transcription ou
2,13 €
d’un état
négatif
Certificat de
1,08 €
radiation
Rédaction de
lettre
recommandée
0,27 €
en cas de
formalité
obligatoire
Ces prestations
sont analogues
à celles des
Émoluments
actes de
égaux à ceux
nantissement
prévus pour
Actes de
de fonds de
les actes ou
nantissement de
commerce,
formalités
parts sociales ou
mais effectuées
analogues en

• • • •

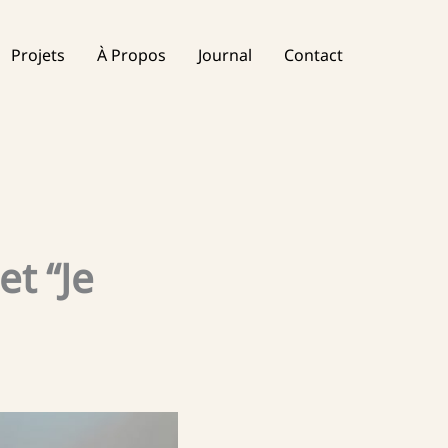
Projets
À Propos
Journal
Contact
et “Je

• • • •

▶ [WHAT THE EXERCISE ASKS]:
Beginning with the line that has "à celles des" and ending with the line that has "analogues en", set down the lines above exactly and include no others.

▶ [TASK OUTPUT]:
à celles des
Émoluments
actes de
égaux à ceux
nantissement
prévus pour
Actes de
de fonds de
les actes ou
nantissement de
commerce,
formalités
parts sociales ou
mais effectuées
analogues en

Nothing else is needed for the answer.